--- START ---

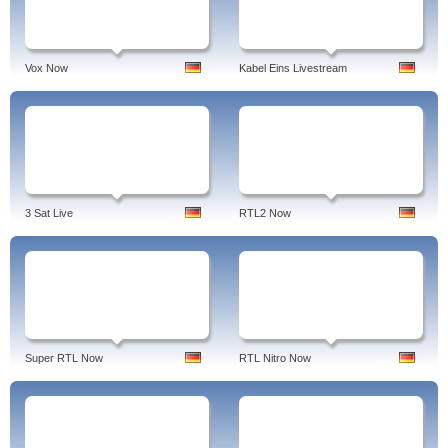
Vox Now
Kabel Eins Livestream
3 Sat Live
RTL2 Now
Super RTL Now
RTL Nitro Now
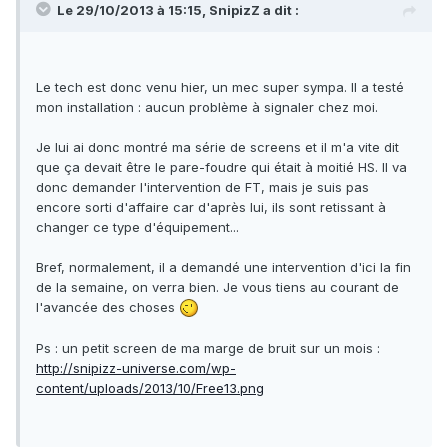
Le 29/10/2013 à 15:15, SnipizZ a dit :
Le tech est donc venu hier, un mec super sympa. Il a testé
mon installation : aucun problème à signaler chez moi.
Je lui ai donc montré ma série de screens et il m'a vite dit
que ça devait être le pare-foudre qui était à moitié HS. Il va
donc demander l'intervention de FT, mais je suis pas
encore sorti d'affaire car d'après lui, ils sont retissant à
changer ce type d'équipement...
Bref, normalement, il a demandé une intervention d'ici la fin
de la semaine, on verra bien. Je vous tiens au courant de
l'avancée des choses
Ps : un petit screen de ma marge de bruit sur un mois :
http://snipizz-universe.com/wp-
content/uploads/2013/10/Free13.png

--- END ---

Exactly the lines from the one containing "donc demander l'intervention" through the end of the entries above must be output, and no others.

donc demander l'intervention de FT, mais je suis pas
encore sorti d'affaire car d'après lui, ils sont retissant à
changer ce type d'équipement...
Bref, normalement, il a demandé une intervention d'ici la fin
de la semaine, on verra bien. Je vous tiens au courant de
l'avancée des choses
Ps : un petit screen de ma marge de bruit sur un mois :
http://snipizz-universe.com/wp-
content/uploads/2013/10/Free13.png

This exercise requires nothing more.